Afirmou-se por aí que, em virtude de não terem chegado a acordo os seus diferentes proprietários (…) o Teatro Príncipe Real [Sá da Bandeira] ia ser destruído (…), uma das mais confortáveis [salas], a mais central e, sem dúvida a mais popular desta cidade. Assim, como de um proprietário indolente e mau administrador se diz que dissipa e liquida assim do povo português, nomeadamente do portuense, se pode dizer que liquida em manifestações de Arte.
O teatro, a grande instituição dos povos livres, essa criação resultante da existência de uma vida pública (…) possui a forma literária mais intimamente ligada ao desenvolvimento da sociedade civil. Assistir impassível à destruição das casas de teatro é consentir licitamente na liquidação da sociedade.

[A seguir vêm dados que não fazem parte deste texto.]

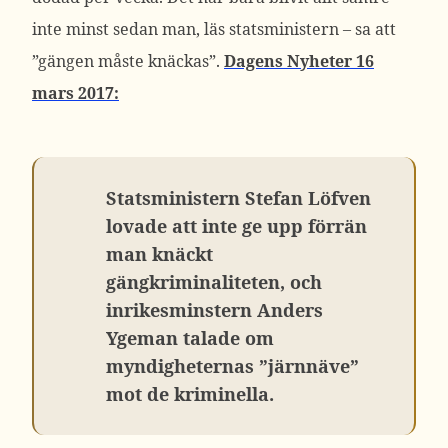
inte minst sedan man, läs statsministern – sa att
”gängen måste knäckas”.
Dagens Nyheter 16
mars 2017:
Statsministern Stefan Löfven
lovade att inte ge upp förrän
man knäckt
gängkriminaliteten, och
inrikesminstern Anders
Ygeman talade om
myndigheternas ”järnnäve”
mot de kriminella.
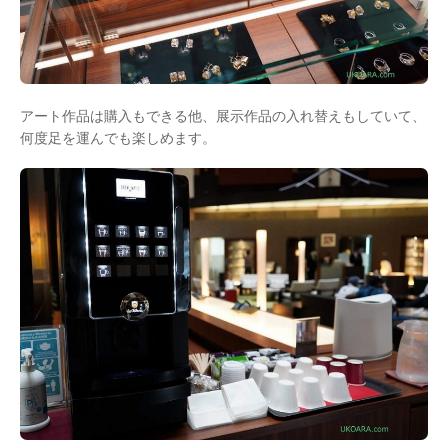
アート作品は購入もできる他、展示作品の入れ替えもしていて、
何度足を運んでも楽しめます。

De longa data vem o Porto presenciando, com uma letargia de indiferença irritante, o arrasamento das suas casas de espectáculo. (…) Pois assim tem andado o teatro, muitas vezes por mãos de mercenários e aventureiros e inconscientes (…). A apatia social reflectida directa e imediatamente no teatro, destrói a manifestação da nossa vitalidade, a legítima expressão da nossa existência. Com justiça podemos ser consideramos ociosos indolentes, candidatos ferrenhos ao aniquilamento de uma raça de heróis.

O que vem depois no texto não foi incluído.